- _What the exercise asks_: What you give back must match the records below word for word.
Supplied material Block Start
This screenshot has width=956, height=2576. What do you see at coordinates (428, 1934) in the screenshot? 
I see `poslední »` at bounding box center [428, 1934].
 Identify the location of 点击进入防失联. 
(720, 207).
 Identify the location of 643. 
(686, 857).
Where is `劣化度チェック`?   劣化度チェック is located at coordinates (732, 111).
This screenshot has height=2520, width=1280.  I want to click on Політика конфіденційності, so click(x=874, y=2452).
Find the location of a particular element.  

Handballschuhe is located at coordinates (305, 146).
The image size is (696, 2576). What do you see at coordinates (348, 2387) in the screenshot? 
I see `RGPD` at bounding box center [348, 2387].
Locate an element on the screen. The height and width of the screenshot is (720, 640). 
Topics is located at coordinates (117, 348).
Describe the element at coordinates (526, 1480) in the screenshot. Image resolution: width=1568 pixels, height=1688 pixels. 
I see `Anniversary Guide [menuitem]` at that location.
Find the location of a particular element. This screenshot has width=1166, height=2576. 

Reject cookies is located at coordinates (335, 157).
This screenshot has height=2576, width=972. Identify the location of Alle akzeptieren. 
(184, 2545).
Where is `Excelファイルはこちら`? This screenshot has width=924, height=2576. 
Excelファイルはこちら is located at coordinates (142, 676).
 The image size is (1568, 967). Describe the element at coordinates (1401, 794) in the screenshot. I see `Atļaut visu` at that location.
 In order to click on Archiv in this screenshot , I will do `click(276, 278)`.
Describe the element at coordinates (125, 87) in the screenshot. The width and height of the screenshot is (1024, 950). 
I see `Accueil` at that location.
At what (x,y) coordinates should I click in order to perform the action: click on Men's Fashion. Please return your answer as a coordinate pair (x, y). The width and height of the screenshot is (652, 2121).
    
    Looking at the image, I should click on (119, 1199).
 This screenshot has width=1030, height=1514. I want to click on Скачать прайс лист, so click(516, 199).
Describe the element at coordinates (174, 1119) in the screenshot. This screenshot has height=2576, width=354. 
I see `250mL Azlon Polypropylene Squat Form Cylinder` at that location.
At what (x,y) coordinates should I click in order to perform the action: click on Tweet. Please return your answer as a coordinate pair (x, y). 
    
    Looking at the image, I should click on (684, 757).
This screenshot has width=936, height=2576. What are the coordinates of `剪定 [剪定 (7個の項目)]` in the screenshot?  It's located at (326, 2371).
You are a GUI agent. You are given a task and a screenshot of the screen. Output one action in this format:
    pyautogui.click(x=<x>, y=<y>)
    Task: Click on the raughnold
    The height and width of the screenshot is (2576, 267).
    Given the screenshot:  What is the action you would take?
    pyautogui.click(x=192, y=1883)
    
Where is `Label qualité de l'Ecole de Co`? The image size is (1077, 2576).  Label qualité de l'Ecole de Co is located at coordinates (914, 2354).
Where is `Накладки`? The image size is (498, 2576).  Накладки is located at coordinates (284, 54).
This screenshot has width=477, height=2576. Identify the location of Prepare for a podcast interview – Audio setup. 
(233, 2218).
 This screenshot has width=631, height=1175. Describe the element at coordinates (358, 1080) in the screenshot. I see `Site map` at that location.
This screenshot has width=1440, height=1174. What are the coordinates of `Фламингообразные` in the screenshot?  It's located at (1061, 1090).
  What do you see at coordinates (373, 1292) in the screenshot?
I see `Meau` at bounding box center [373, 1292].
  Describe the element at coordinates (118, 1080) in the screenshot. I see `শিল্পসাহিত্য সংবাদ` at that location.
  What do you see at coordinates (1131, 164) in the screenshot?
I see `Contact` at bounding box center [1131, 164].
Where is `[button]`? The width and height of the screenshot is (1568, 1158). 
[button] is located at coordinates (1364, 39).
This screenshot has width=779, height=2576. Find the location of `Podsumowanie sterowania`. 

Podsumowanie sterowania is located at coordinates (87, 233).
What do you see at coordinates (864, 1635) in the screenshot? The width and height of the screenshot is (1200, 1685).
Supplied material Block End
- _Completed task_:
This screenshot has width=956, height=2576. What do you see at coordinates (428, 1934) in the screenshot? 
I see `poslední »` at bounding box center [428, 1934].
 Identify the location of 点击进入防失联. 
(720, 207).
 Identify the location of 643. 
(686, 857).
Where is `劣化度チェック`?   劣化度チェック is located at coordinates (732, 111).
This screenshot has height=2520, width=1280.  I want to click on Політика конфіденційності, so click(x=874, y=2452).
Find the location of a particular element.  

Handballschuhe is located at coordinates (305, 146).
The image size is (696, 2576). What do you see at coordinates (348, 2387) in the screenshot? 
I see `RGPD` at bounding box center [348, 2387].
Locate an element on the screen. The height and width of the screenshot is (720, 640). 
Topics is located at coordinates (117, 348).
Describe the element at coordinates (526, 1480) in the screenshot. Image resolution: width=1568 pixels, height=1688 pixels. 
I see `Anniversary Guide [menuitem]` at that location.
Find the location of a particular element. This screenshot has width=1166, height=2576. 

Reject cookies is located at coordinates (335, 157).
This screenshot has height=2576, width=972. Identify the location of Alle akzeptieren. 
(184, 2545).
Where is `Excelファイルはこちら`? This screenshot has width=924, height=2576. 
Excelファイルはこちら is located at coordinates (142, 676).
 The image size is (1568, 967). Describe the element at coordinates (1401, 794) in the screenshot. I see `Atļaut visu` at that location.
 In order to click on Archiv in this screenshot , I will do `click(276, 278)`.
Describe the element at coordinates (125, 87) in the screenshot. The width and height of the screenshot is (1024, 950). 
I see `Accueil` at that location.
At what (x,y) coordinates should I click in order to perform the action: click on Men's Fashion. Please return your answer as a coordinate pair (x, y). The width and height of the screenshot is (652, 2121).
    
    Looking at the image, I should click on (119, 1199).
 This screenshot has width=1030, height=1514. I want to click on Скачать прайс лист, so click(516, 199).
Describe the element at coordinates (174, 1119) in the screenshot. This screenshot has height=2576, width=354. 
I see `250mL Azlon Polypropylene Squat Form Cylinder` at that location.
At what (x,y) coordinates should I click in order to perform the action: click on Tweet. Please return your answer as a coordinate pair (x, y). 
    
    Looking at the image, I should click on (684, 757).
This screenshot has width=936, height=2576. What are the coordinates of `剪定 [剪定 (7個の項目)]` in the screenshot?  It's located at (326, 2371).
You are a GUI agent. You are given a task and a screenshot of the screen. Output one action in this format:
    pyautogui.click(x=<x>, y=<y>)
    Task: Click on the raughnold
    The height and width of the screenshot is (2576, 267).
    Given the screenshot:  What is the action you would take?
    pyautogui.click(x=192, y=1883)
    
Where is `Label qualité de l'Ecole de Co`? The image size is (1077, 2576).  Label qualité de l'Ecole de Co is located at coordinates (914, 2354).
Where is `Накладки`? The image size is (498, 2576).  Накладки is located at coordinates (284, 54).
This screenshot has width=477, height=2576. Identify the location of Prepare for a podcast interview – Audio setup. 
(233, 2218).
 This screenshot has width=631, height=1175. Describe the element at coordinates (358, 1080) in the screenshot. I see `Site map` at that location.
This screenshot has width=1440, height=1174. What are the coordinates of `Фламингообразные` in the screenshot?  It's located at (1061, 1090).
  What do you see at coordinates (373, 1292) in the screenshot?
I see `Meau` at bounding box center [373, 1292].
  Describe the element at coordinates (118, 1080) in the screenshot. I see `শিল্পসাহিত্য সংবাদ` at that location.
  What do you see at coordinates (1131, 164) in the screenshot?
I see `Contact` at bounding box center [1131, 164].
Where is `[button]`? The width and height of the screenshot is (1568, 1158). 
[button] is located at coordinates (1364, 39).
This screenshot has width=779, height=2576. Find the location of `Podsumowanie sterowania`. 

Podsumowanie sterowania is located at coordinates (87, 233).
What do you see at coordinates (864, 1635) in the screenshot? The width and height of the screenshot is (1200, 1685).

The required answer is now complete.